Ainsi, dans ces montages, comme dans celui 100 % BRS, le sol est une partie commune, la copropriété est toujours classique, le BRS porte toujours sur les logements donc les lots de copropriété correspondent aux futurs logements à soumettre au BRS. Le lot de copropriété est « l’immeuble » que l’on grève du droit réel donnant accession à la propriété du logement. On peut donc mettre en place un montage en BRS sur un seul lot d’une copropriété, plusieurs lots ou tous les lots.
3.3 Question d’un éventuel risque fiscal lié à la rétrocession par une SCCV des tantièmes de terrain à l’OFS. Dans de nombreux montages, le promoteur doit donc acheter l’intégralité du terrain via une société civile de construction-vente pour procéder à la réunion foncière entre ses mains, avant de revendre des tantièmes à l’OFS qui lui confère un instant après les droits de BRS sur les mêmes tantièmes fonciers correspondant aux logements concernés. Certains s’interrogent donc sur le risque fiscal de cette cession à l’OFS par la SCCV, au motif que cette rétrocession ne serait pas conforme à son objet, tant juridique que fiscal, résultant des articles L. 211-1 du Code de la construction et de l’habitation et 239 ter du Code général des impôts.

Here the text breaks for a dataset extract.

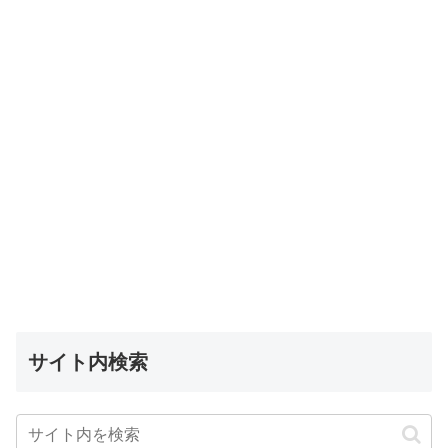
サイト内検索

Notre avis est que de toute évidence, dès lors que l’OFS n’est pas en mesure d’acquérir ab initio sa part foncière, et bien que l’on ne respecte pas la lettre de ces textes sur l’objet d’une SCCV qui n’a pas été adaptée au BRS, la SCCV réalise bien son objet fiscal et social en procédant à cette revente, car c’est une condition indispensable pour exécuter son objet de construction-vente en présence de BRS. Un autre raisonnement consiste à expliquer que la « vente » visée dans l’objet de la SCCV est démembrée dans le cas du BRS entre la valeur foncière cédée à l’OFS et la valeur bâtie cédée aux termes des Clefa aux accédants.